Task statement: With the images removed, write out each record exactly as given.
────
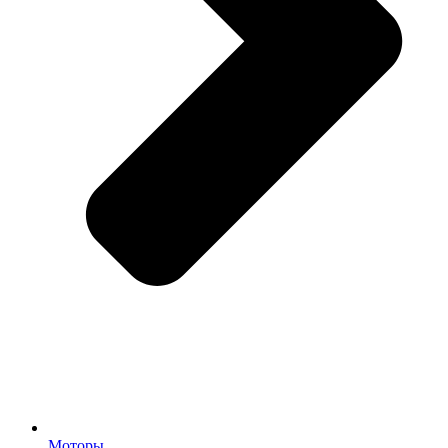
Моторы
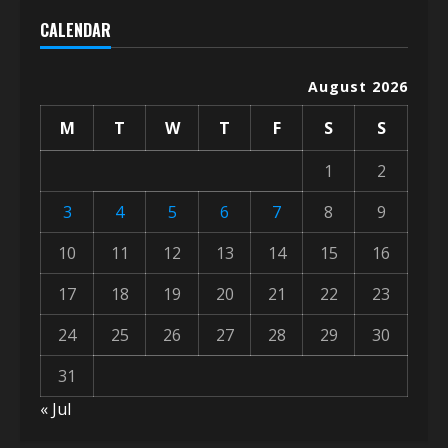
CALENDAR
August 2026
M
T
W
T
F
S
S
1
2
3
4
5
6
7
8
9
10
11
12
13
14
15
16
17
18
19
20
21
22
23
24
25
26
27
28
29
30
31
« Jul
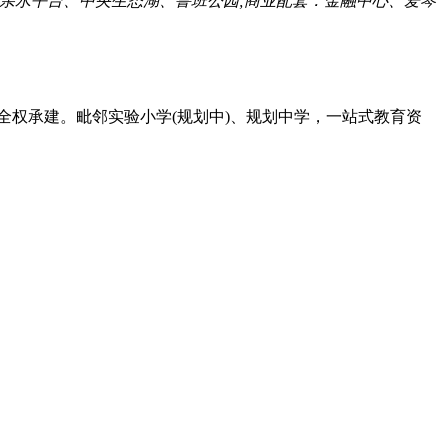
、亲水平台、中央生态湖、鲁班公园;商业配套：金融中心、爱琴
全权承建。毗邻实验小学(规划中)、规划中学，一站式教育资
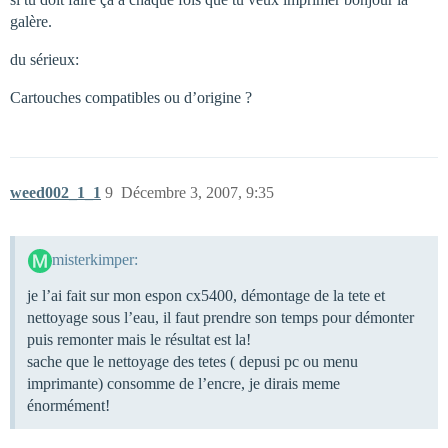
galère.
du sérieux:
Cartouches compatibles ou d’origine ?
weed002_1_1
9
Décembre 3, 2007, 9:35
misterkimper:
je l’ai fait sur mon espon cx5400, démontage de la tete et
nettoyage sous l’eau, il faut prendre son temps pour démonter
puis remonter mais le résultat est la!
sache que le nettoyage des tetes ( depusi pc ou menu
imprimante) consomme de l’encre, je dirais meme
énormément!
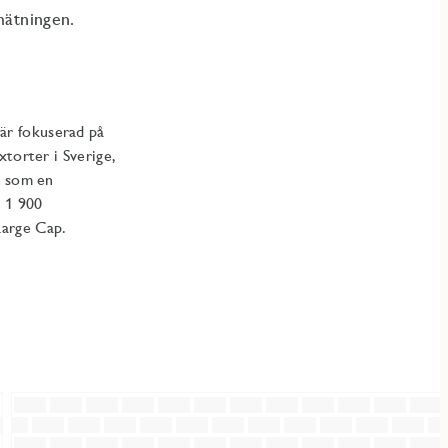
 mätningen.
är fokuserad på
torter i Sverige,
r som en
a 1 900
Large Cap.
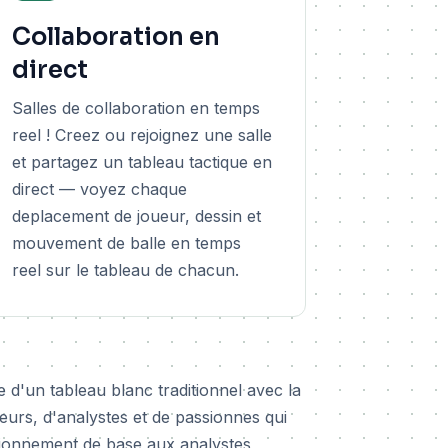
Collaboration en
direct
Salles de collaboration en temps
reel ! Creez ou rejoignez une salle
et partagez un tableau tactique en
direct — voyez chaque
deplacement de joueur, dessin et
mouvement de balle en temps
reel sur le tableau de chacun.
e d'un tableau blanc traditionnel avec la
eurs, d'analystes et de passionnes qui
itionnement de base aux analystes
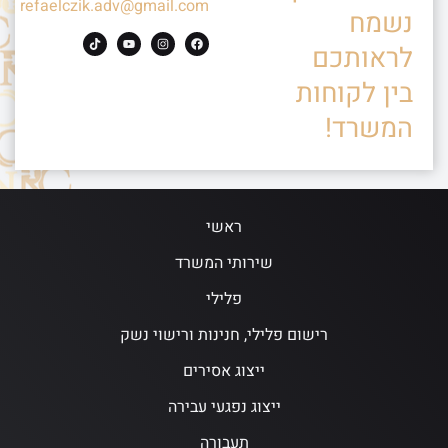
refaelczik.adv@gmail.com
נשמח
לראותכם
בין לקוחות
המשרד!
ראשי
שירותי המשרד
פלילי
רישום פלילי, חנינות ורישוי נשק
ייצוג אסירים
ייצוג נפגעי עבירה
תעבורה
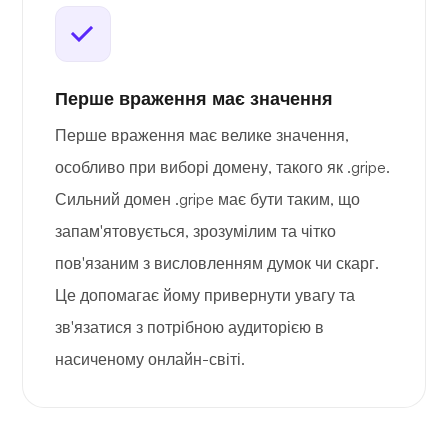
Перше враження має значення
Перше враження має велике значення,
особливо при виборі домену, такого як .gripe.
Сильний домен .gripe має бути таким, що
запам'ятовується, зрозумілим та чітко
пов'язаним з висловленням думок чи скарг.
Це допомагає йому привернути увагу та
зв'язатися з потрібною аудиторією в
насиченому онлайн-світі.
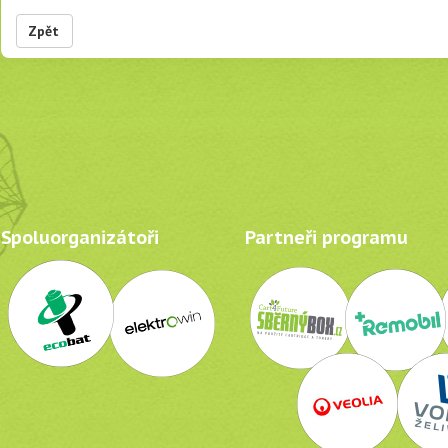
Zpět
Spoluorganizátoři
Partneři programu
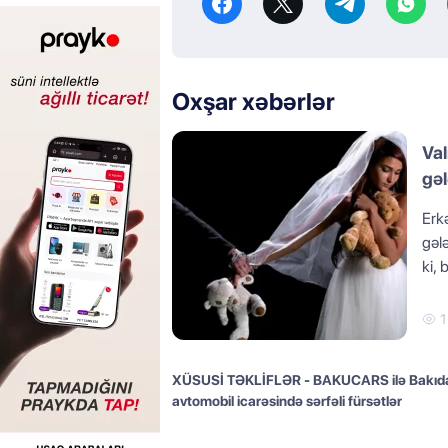
Oxşar xəbərlər
Val
gəl
Erkə
gəl
ki, 
1
XÜSUSİ TƏKLİFLƏR - BAKUCARS ilə Bakıd
avtomobil icarəsində sərfəli fürsətlər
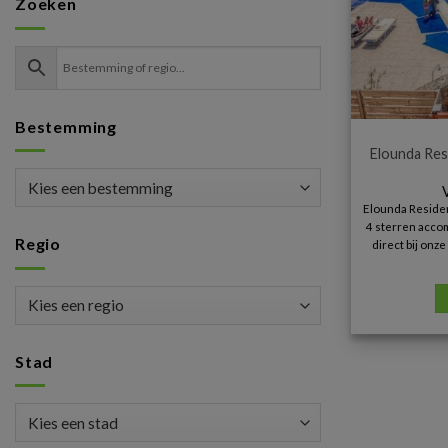
Zoeken
Bestemming
Elounda Res
Elounda Residen
4 sterren accom
Regio
direct bij onz
Stad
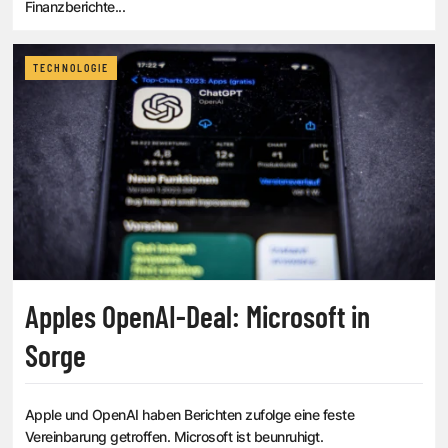
Finanzberichte...
TECHNOLOGIE
Apples OpenAI-Deal: Microsoft in
Sorge
Apple und OpenAI haben Berichten zufolge eine feste
Vereinbarung getroffen. Microsoft ist beunruhigt.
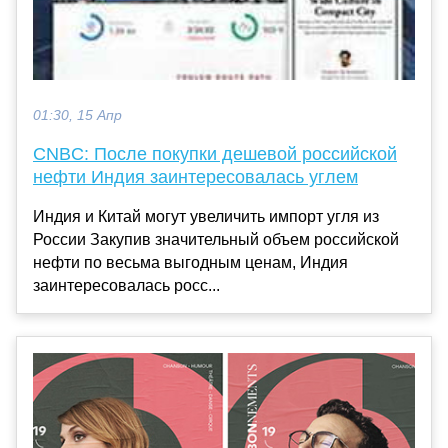
01:30, 15 Апр
CNBC: После покупки дешевой российской
нефти Индия заинтересовалась углем
Индия и Китай могут увеличить импорт угля из
России Закупив значительный объем российской
нефти по весьма выгодным ценам, Индия
заинтересовалась росс...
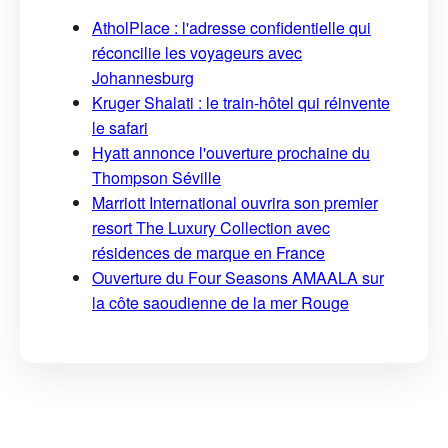
AtholPlace : l'adresse confidentielle qui
réconcilie les voyageurs avec
Johannesburg
Kruger Shalati : le train-hôtel qui réinvente
le safari
Hyatt annonce l'ouverture prochaine du
Thompson Séville
Marriott International ouvrira son premier
resort The Luxury Collection avec
résidences de marque en France
Ouverture du Four Seasons AMAALA sur
la côte saoudienne de la mer Rouge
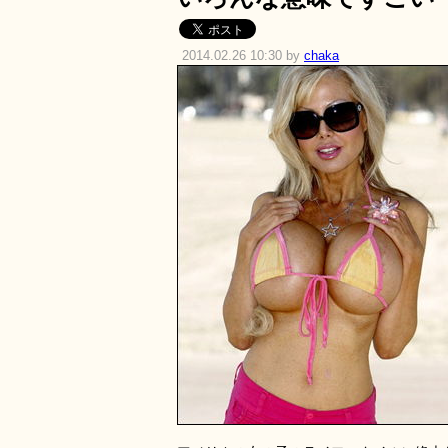
2014.02.26 10:30 by
chaka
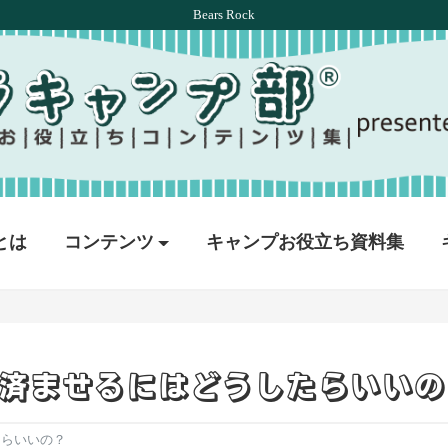
Bears Rock
とは
コンテンツ
キャンプお役立ち資料集
済ませるにはどうしたらいいの
たらいいの？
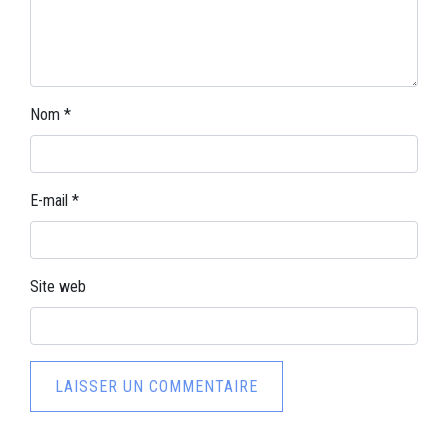
Nom
*
E-mail
*
Site web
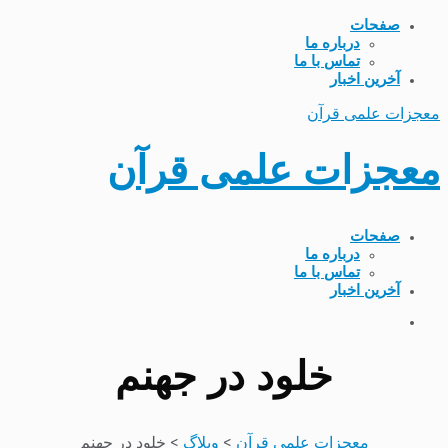
صفحات
درباره ما
تماس با ما
آخرین اخبار
معجزات علمی قرآن
معجزات علمی قرآن
صفحات
درباره ما
تماس با ما
آخرین اخبار
خلود در جهنم
معجزات علمی قرآن
>
وبلاگ
>
خلود در جهنم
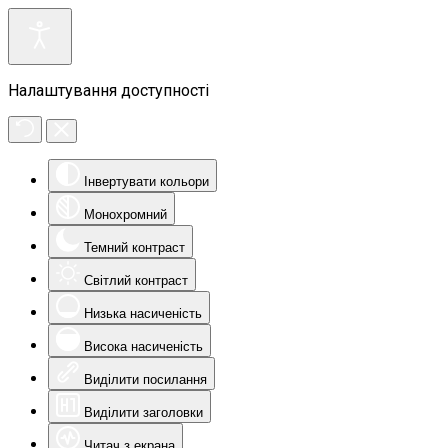
Налаштування доступності
Інвертувати кольори
Монохромний
Темний контраст
Світлий контраст
Низька насиченість
Висока насиченість
Виділити посилання
Виділити заголовки
Читач з екрана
────
Result:
Моторы
CALENDAR
August 2026
M
T
W
T
F
S
S
1
2
3
4
5
6
7
8
9
10
11
12
13
14
15
16
17
18
19
20
21
22
23
24
25
26
27
28
29
30
31
« Jul
、亲水平台、中央生态湖、鲁班公园;商业配套：金融中心、爱琴
全权承建。毗邻实验小学(规划中)、规划中学，一站式教育资
galère.
du sérieux:
Cartouches compatibles ou d’origine ?
weed002_1_1
9
Décembre 3, 2007, 9:35
misterkimper:
je l’ai fait sur mon espon cx5400, démontage de la tete et
nettoyage sous l’eau, il faut prendre son temps pour démonter
puis remonter mais le résultat est la!
sache que le nettoyage des tetes ( depusi pc ou menu
imprimante) consomme de l’encre, je dirais meme
énormément!
 mätningen.
är fokuserad på
torter i Sverige,
r som en
a 1 900
Large Cap.
Collaboration en
direct
Salles de collaboration en temps
reel ! Creez ou rejoignez une salle
et partagez un tableau tactique en
direct — voyez chaque
deplacement de joueur, dessin et
mouvement de balle en temps
reel sur le tableau de chacun.
e d'un tableau blanc traditionnel avec la
eurs, d'analystes et de passionnes qui
itionnement de base aux analystes
refaelczik.adv@gmail.com
נשמח
לראותכם
בין לקוחות
המשרד!
ראשי
שירותי המשרד
פלילי
רישום פלילי, חנינות ורישוי נשק
ייצוג אסירים
ייצוג נפגעי עבירה
תעבורה
Перше враження має значення
Перше враження має велике значення,
особливо при виборі домену, такого як .gripe.
Сильний домен .gripe має бути таким, що
запам'ятовується, зрозумілим та чітко
пов'язаним з висловленням думок чи скарг.
Це допомагає йому привернути увагу та
зв'язатися з потрібною аудиторією в
насиченому онлайн-світі.
Zpět
Spoluorganizátoři
Partneři programu
Oxşar xəbərlər
Val
gəl
Erkə
gəl
ki, 
1
XÜSUSİ TƏKLİFLƏR - BAKUCARS ilə Bakıd
avtomobil icarəsində sərfəli fürsətlər
Zoeken
Bestemming
Elounda Res
Elounda Residen
4 sterren accom
Regio
direct bij onz
Stad
Finanzberichte...
TECHNOLOGIE
Apples OpenAI-Deal: Microsoft in
Sorge
Apple und OpenAI haben Berichten zufolge eine feste
Vereinbarung getroffen. Microsoft ist beunruhigt.
01:30, 15 Апр
CNBC: После покупки дешевой российской
нефти Индия заинтересовалась углем
Индия и Китай могут увеличить импорт угля из
России Закупив значительный объем российской
нефти по весьма выгодным ценам, Индия
заинтересовалась росс...
AtholPlace : l'adresse confidentielle qui
réconcilie les voyageurs avec
Johannesburg
Kruger Shalati : le train-hôtel qui réinvente
le safari
Hyatt annonce l'ouverture prochaine du
Thompson Séville
Marriott International ouvrira son premier
resort The Luxury Collection avec
résidences de marque en France
Ouverture du Four Seasons AMAALA sur
la côte saoudienne de la mer Rouge
2014.02.26 10:30 by
chaka
Bears Rock
とは
コンテンツ
キャンプお役立ち資料集
済ませるにはどうしたらいいの
たらいいの？
Nom
*
E-mail
*
Site web
صفحات
درباره ما
تماس با ما
آخرین اخبار
معجزات علمی قرآن
معجزات علمی قرآن
صفحات
درباره ما
تماس با ما
آخرین اخبار
خلود در جهنم
معجزات علمی قرآن
>
وبلاگ
>
خلود در جهنم
Налаштування доступності
Інвертувати кольори
Монохромний
Темний контраст
Світлий контраст
Низька насиченість
Висока насиченість
Виділити посилання
Виділити заголовки
Читач з екрана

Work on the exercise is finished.